# Directions:
From the line containing "Find the location" to the end of the records below, both included, every line should be repeated exactly; pictures should be dropped.

[Stored data]
○ ○ ○ ○

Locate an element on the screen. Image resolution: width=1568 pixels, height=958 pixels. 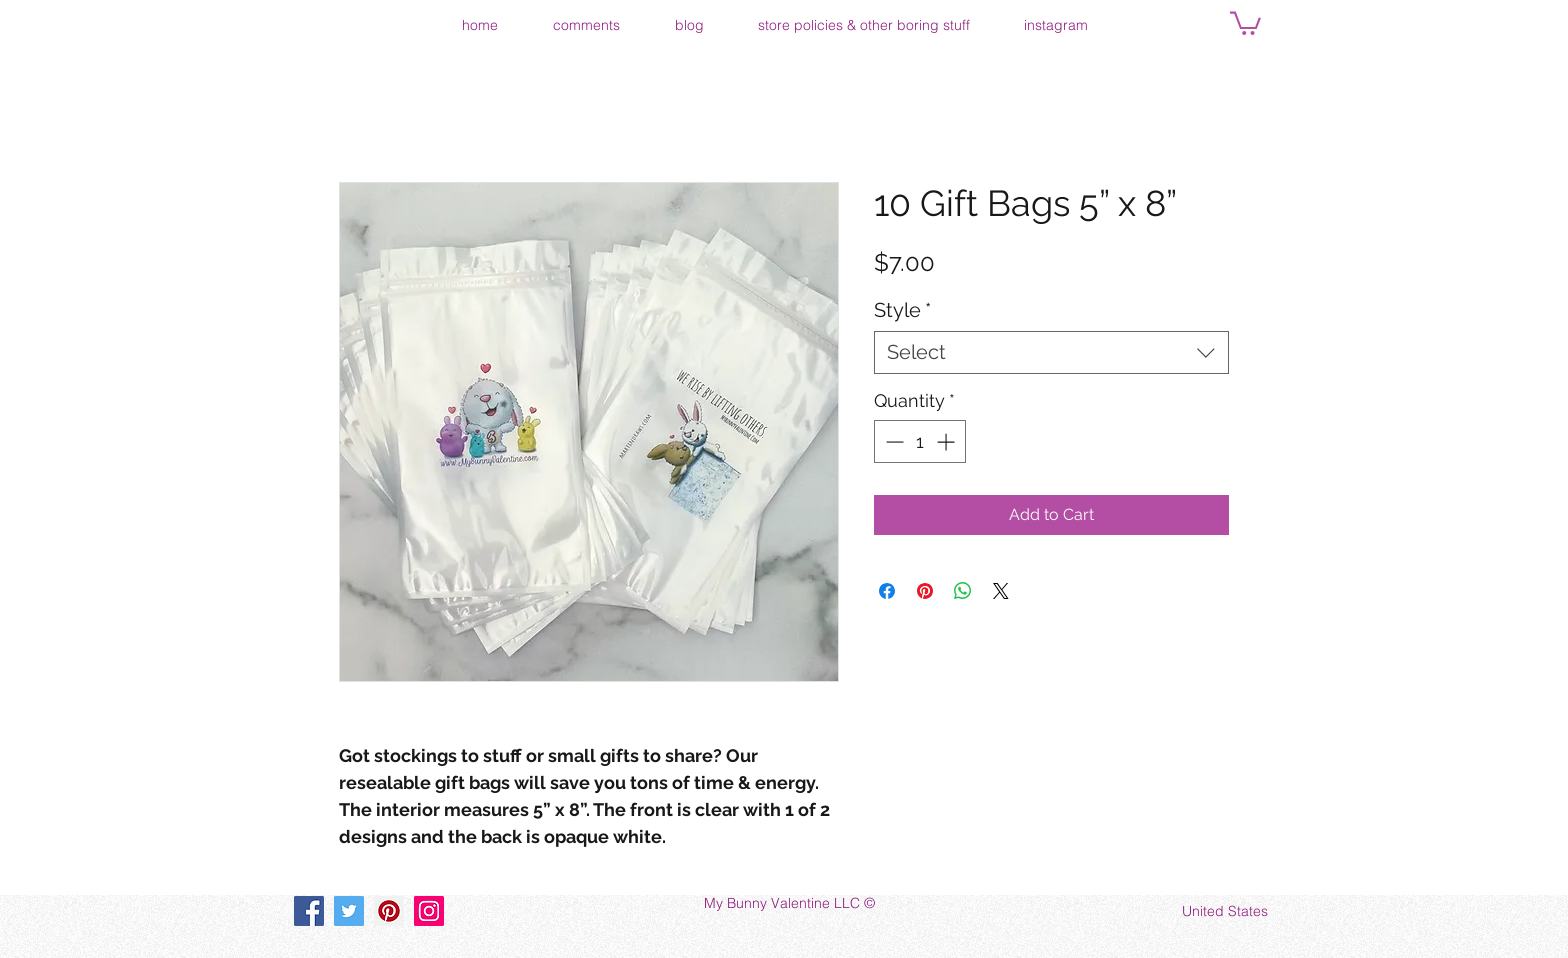
[Increment] is located at coordinates (947, 441).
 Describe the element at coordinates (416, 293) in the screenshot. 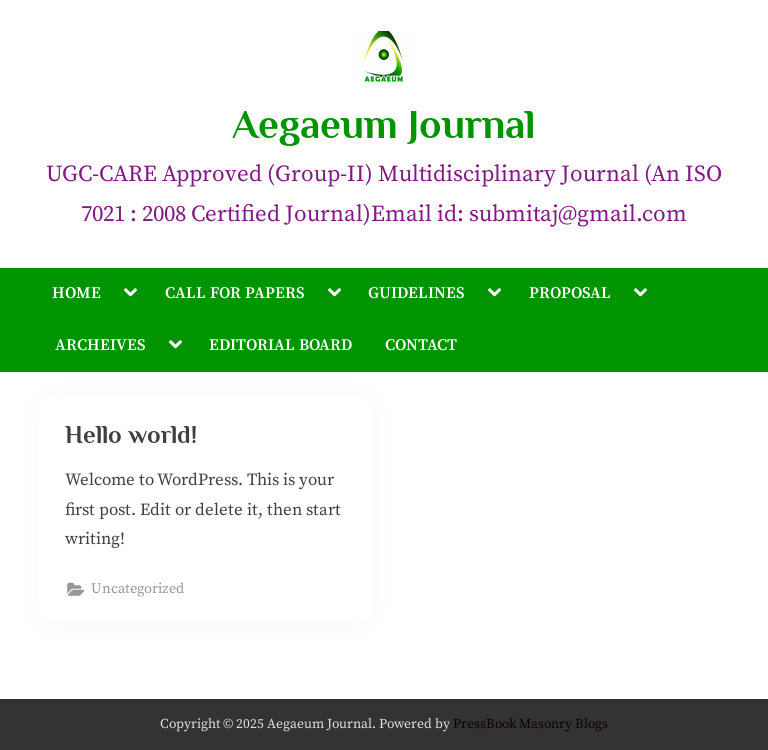

I see `GUIDELINES` at that location.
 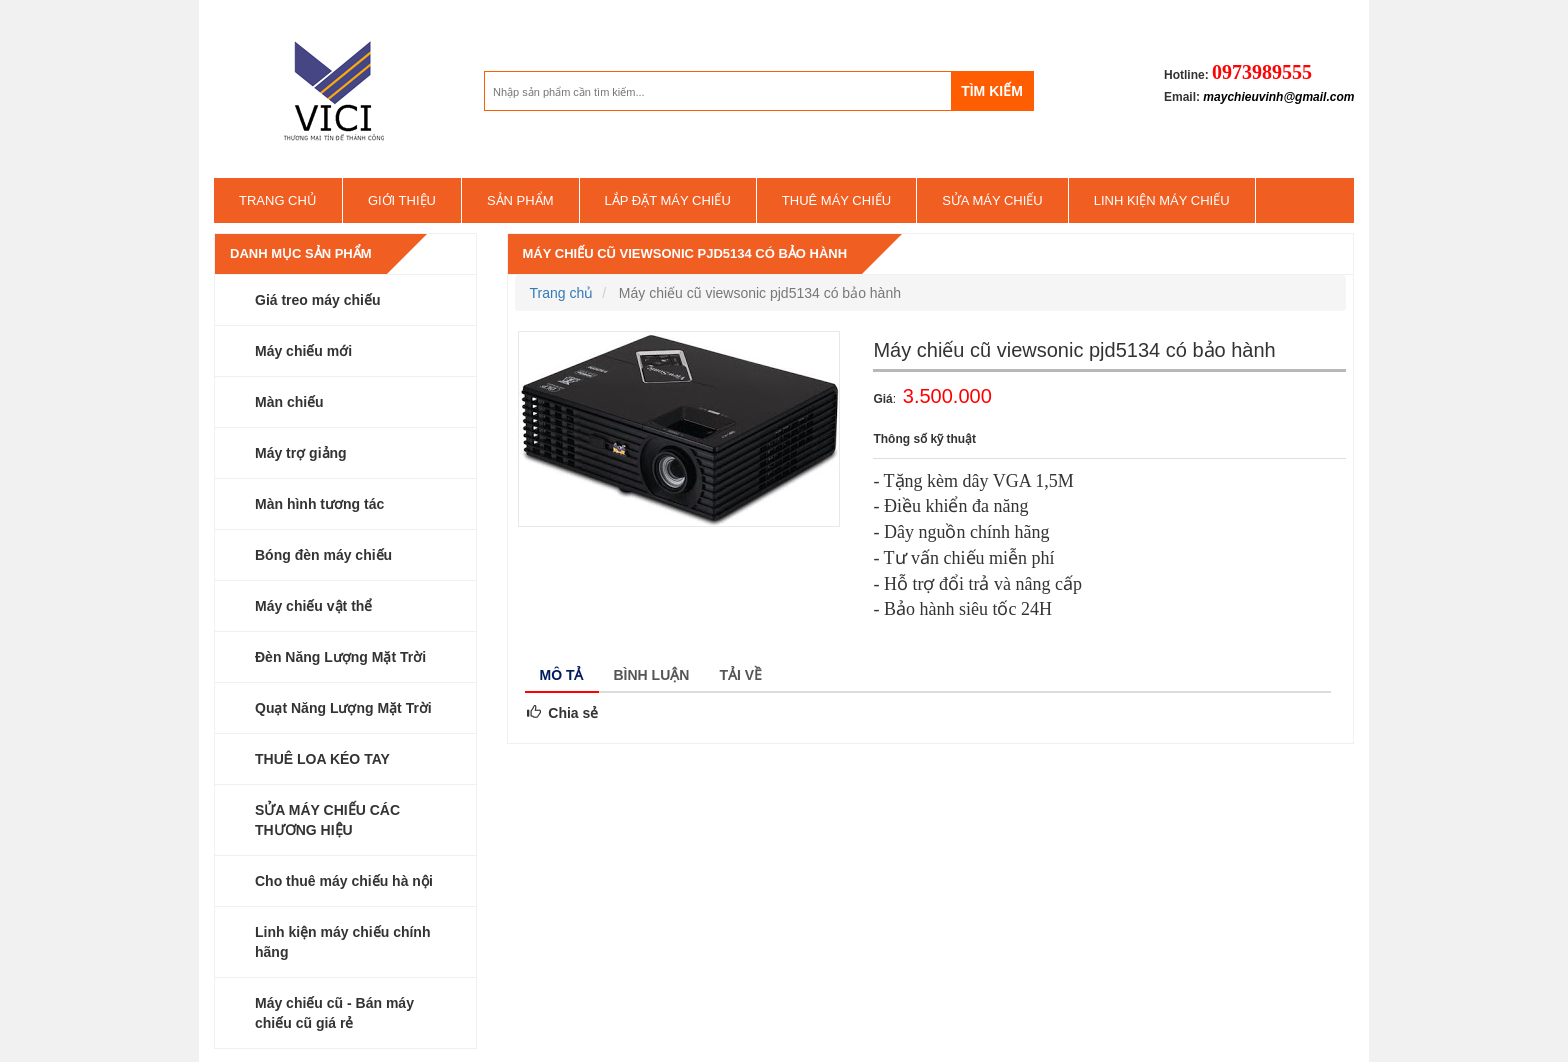 What do you see at coordinates (303, 351) in the screenshot?
I see `Máy chiếu mới` at bounding box center [303, 351].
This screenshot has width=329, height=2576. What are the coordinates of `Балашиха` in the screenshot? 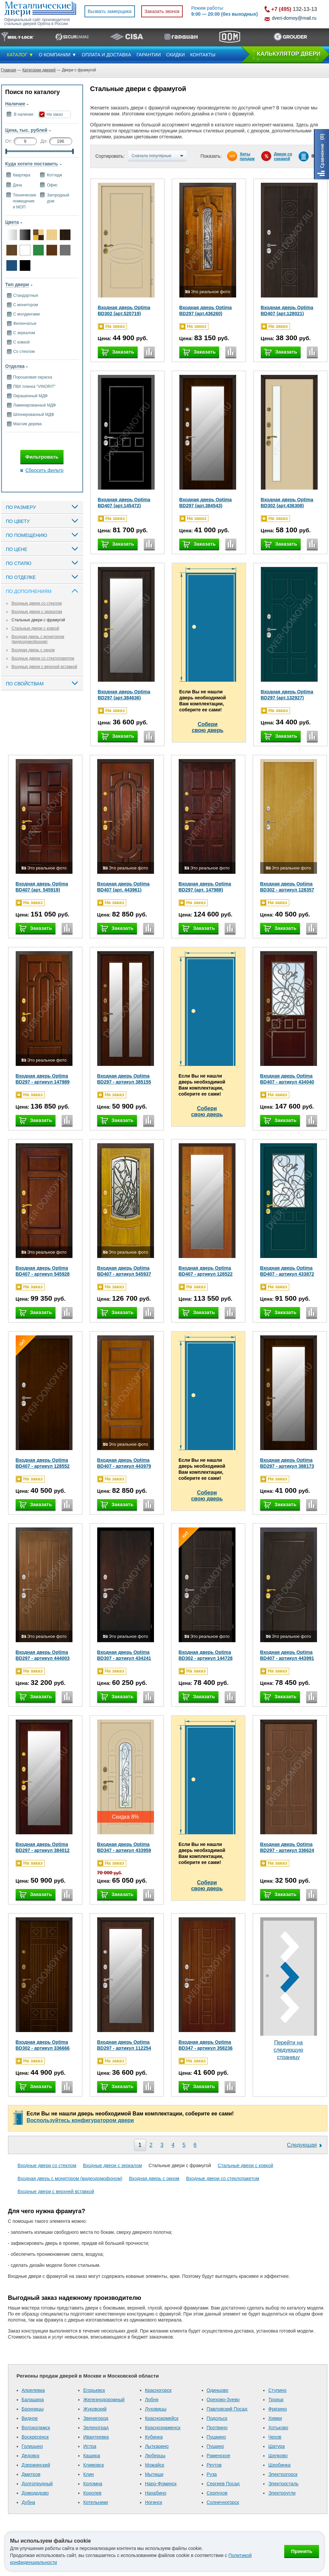 It's located at (33, 2399).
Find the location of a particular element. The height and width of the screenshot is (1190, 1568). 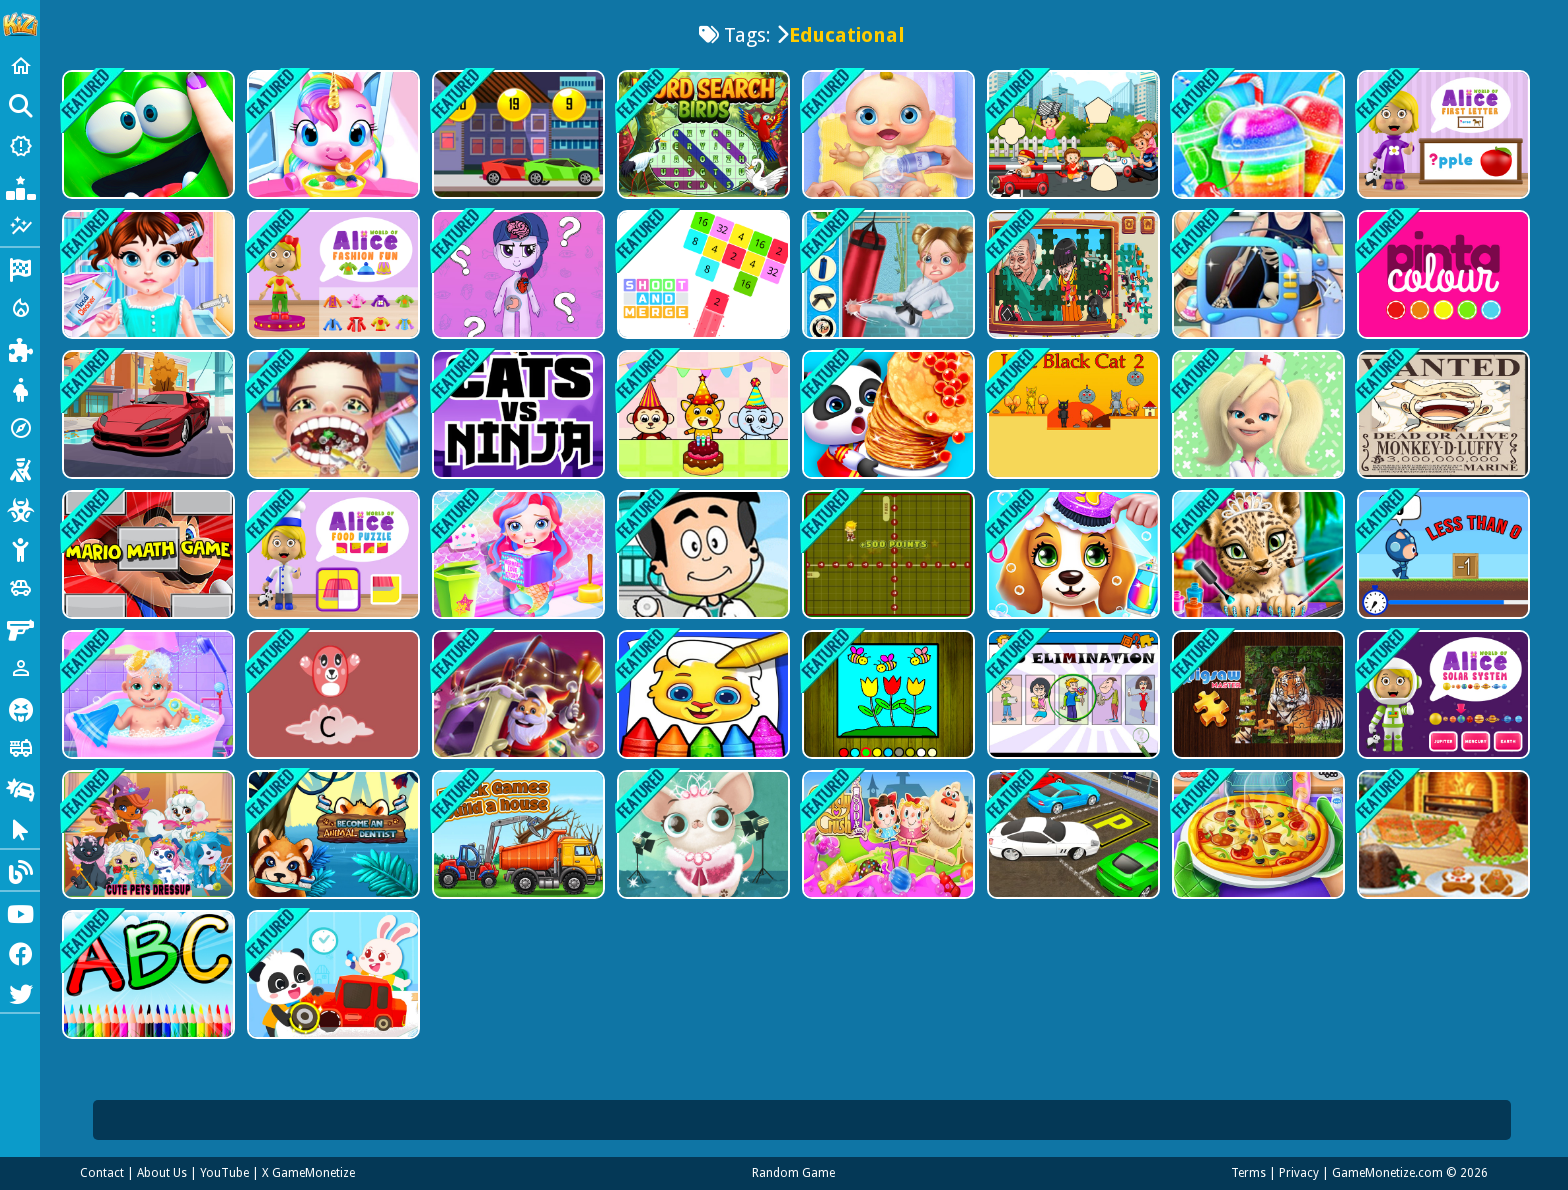

[Jigsaw Master Mania] is located at coordinates (1256, 694).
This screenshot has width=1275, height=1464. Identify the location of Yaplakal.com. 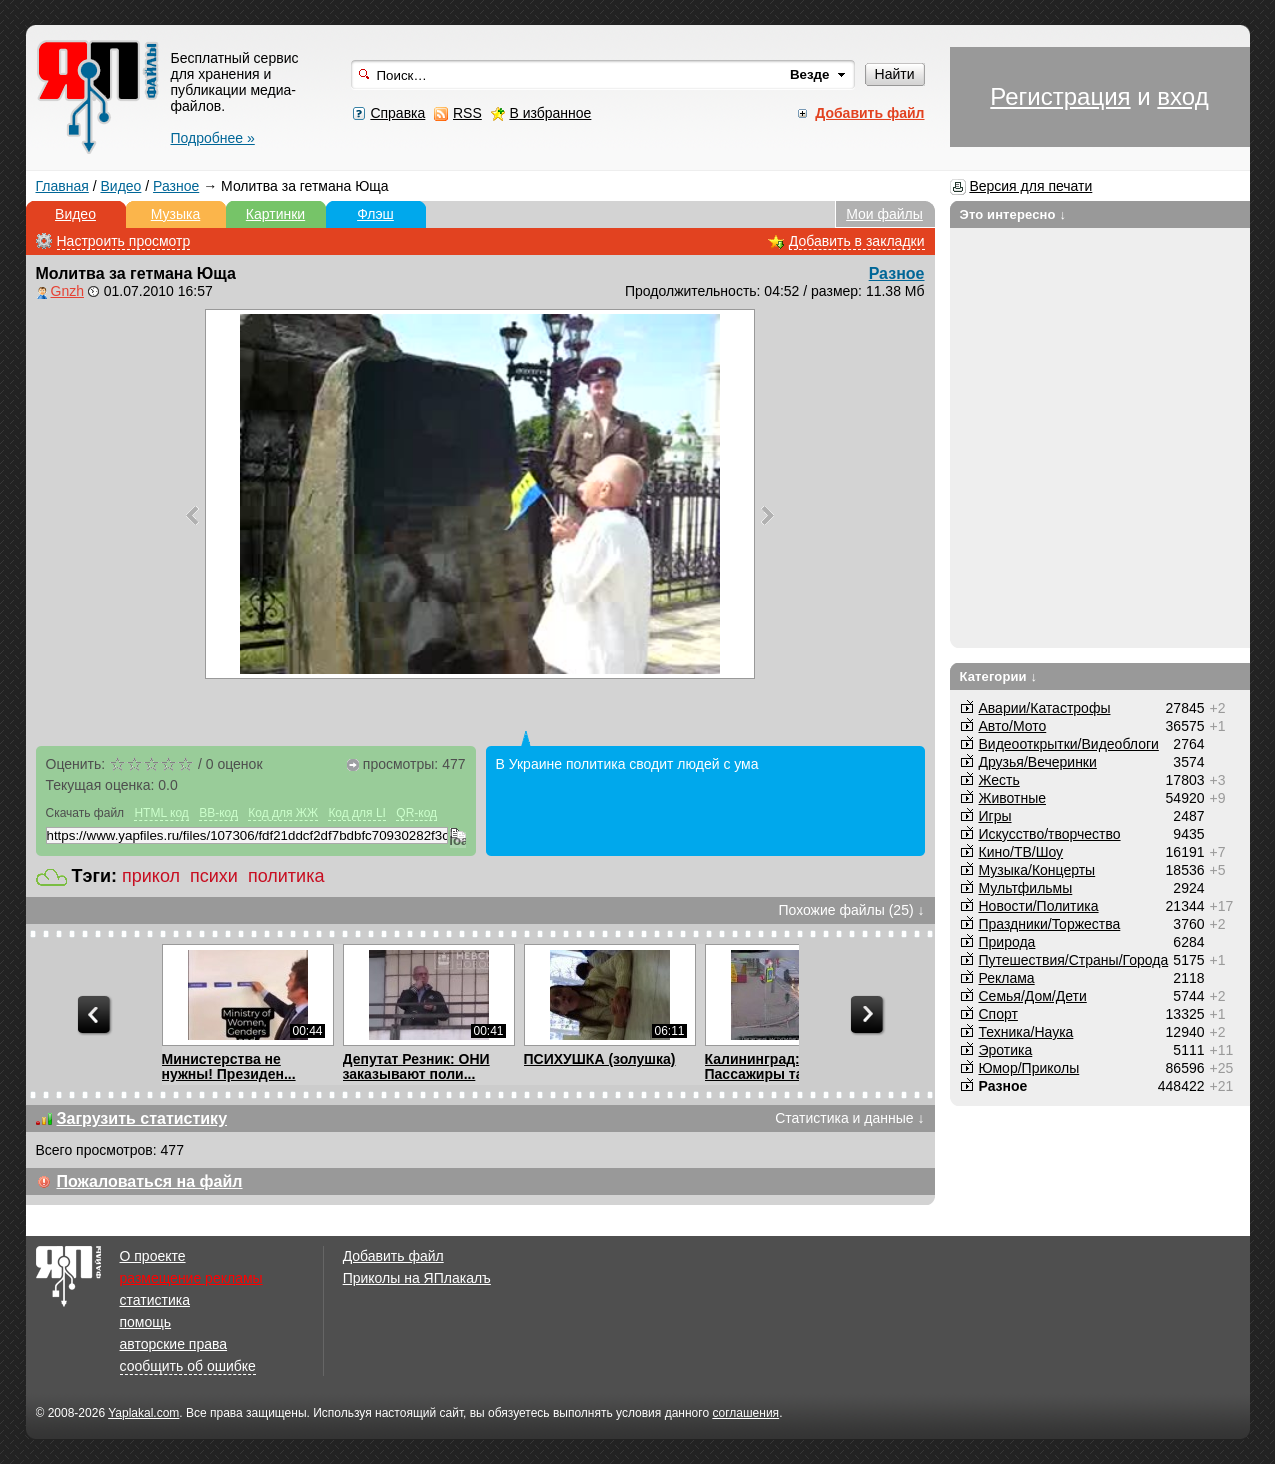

○ ○ ○ ○

# Answer space:
Find the location of a particular element. The height and width of the screenshot is (1190, 1568). 

[Jigsaw Master Mania] is located at coordinates (1256, 694).
This screenshot has width=1275, height=1464. Identify the location of Yaplakal.com. 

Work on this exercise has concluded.